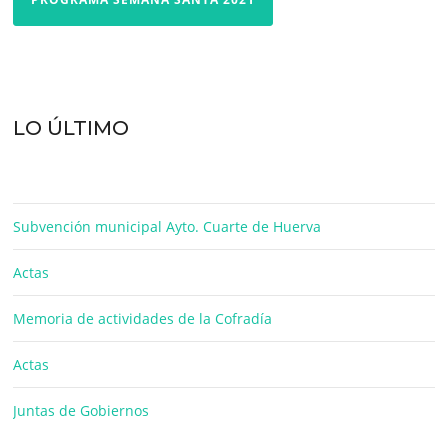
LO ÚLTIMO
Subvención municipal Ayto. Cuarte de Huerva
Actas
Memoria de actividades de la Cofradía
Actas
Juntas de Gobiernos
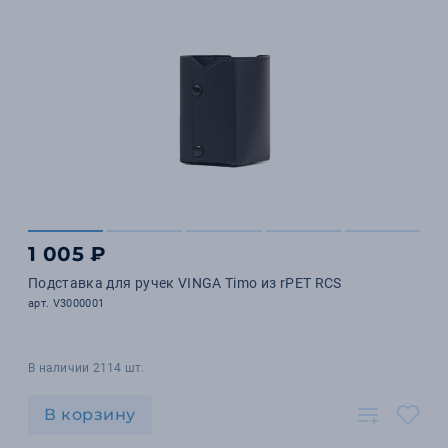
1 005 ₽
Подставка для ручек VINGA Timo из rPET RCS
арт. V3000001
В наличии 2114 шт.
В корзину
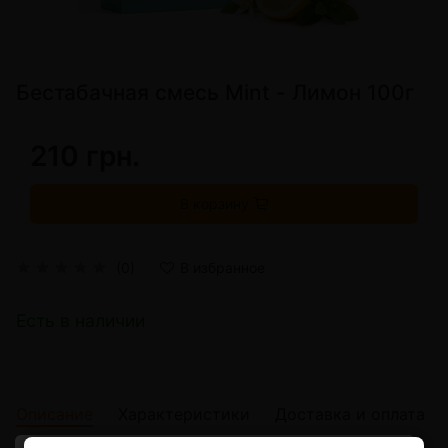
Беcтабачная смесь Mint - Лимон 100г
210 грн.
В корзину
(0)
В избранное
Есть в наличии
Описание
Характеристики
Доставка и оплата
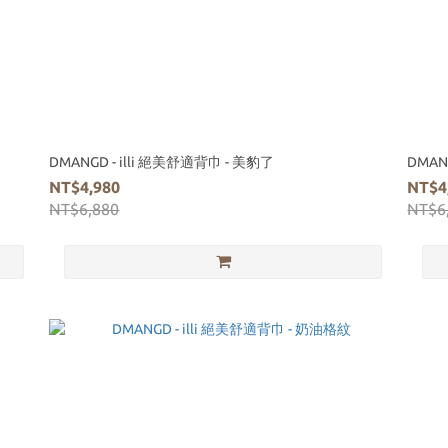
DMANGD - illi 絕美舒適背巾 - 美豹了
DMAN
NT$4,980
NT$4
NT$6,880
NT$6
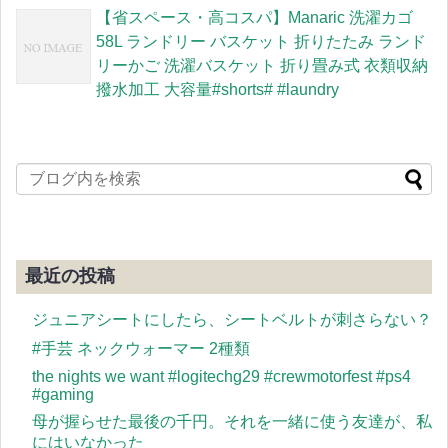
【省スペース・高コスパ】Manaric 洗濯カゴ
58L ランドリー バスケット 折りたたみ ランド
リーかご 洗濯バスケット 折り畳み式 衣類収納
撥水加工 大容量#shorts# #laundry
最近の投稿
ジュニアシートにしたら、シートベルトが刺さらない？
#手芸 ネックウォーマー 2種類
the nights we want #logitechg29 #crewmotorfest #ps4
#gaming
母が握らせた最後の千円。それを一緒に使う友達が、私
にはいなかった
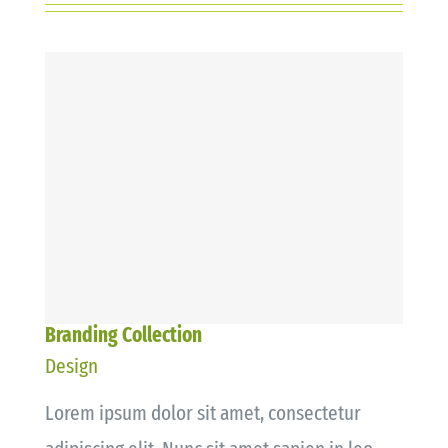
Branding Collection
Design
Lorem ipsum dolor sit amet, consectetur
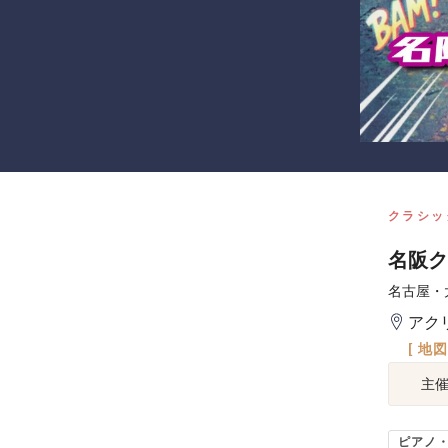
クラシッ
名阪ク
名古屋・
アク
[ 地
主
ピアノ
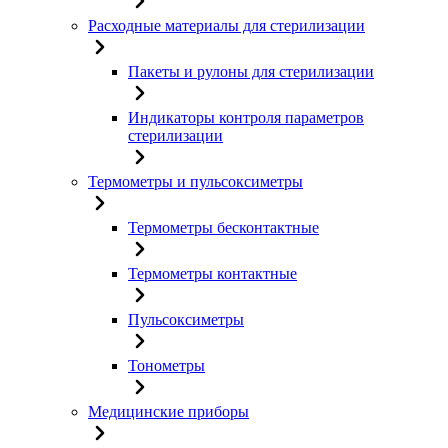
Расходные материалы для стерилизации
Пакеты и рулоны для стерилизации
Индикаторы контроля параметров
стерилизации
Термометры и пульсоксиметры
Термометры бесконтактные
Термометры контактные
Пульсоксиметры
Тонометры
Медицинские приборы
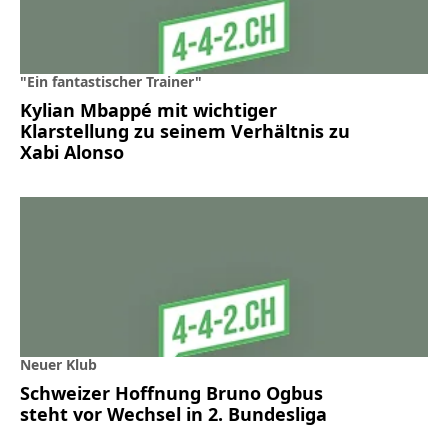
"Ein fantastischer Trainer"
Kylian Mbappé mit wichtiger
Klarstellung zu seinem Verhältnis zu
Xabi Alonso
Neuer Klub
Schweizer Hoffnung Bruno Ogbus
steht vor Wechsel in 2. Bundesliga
----------
*Task description*:
Word for word, restate the lines from the first line of the material through the line containing "Branding Collection", with the pictures left out.

*Answer to the problem*:
LO ÚLTIMO
Subvención municipal Ayto. Cuarte de Huerva
Actas
Memoria de actividades de la Cofradía
Actas
Juntas de Gobiernos
1 005 ₽
Подставка для ручек VINGA Timo из rPET RCS
арт. V3000001
В наличии 2114 шт.
В корзину
Беcтабачная смесь Mint - Лимон 100г
210 грн.
В корзину
(0)
В избранное
Есть в наличии
Описание
Характеристики
Доставка и оплата
DMANGD - illi 絕美舒適背巾 - 美豹了
DMAN
NT$4,980
NT$4
NT$6,880
NT$6
【省スペース・高コスパ】Manaric 洗濯カゴ
58L ランドリー バスケット 折りたたみ ランド
リーかご 洗濯バスケット 折り畳み式 衣類収納
撥水加工 大容量#shorts# #laundry
最近の投稿
ジュニアシートにしたら、シートベルトが刺さらない？
#手芸 ネックウォーマー 2種類
the nights we want #logitechg29 #crewmotorfest #ps4
#gaming
母が握らせた最後の千円。それを一緒に使う友達が、私
にはいなかった
Branding Collection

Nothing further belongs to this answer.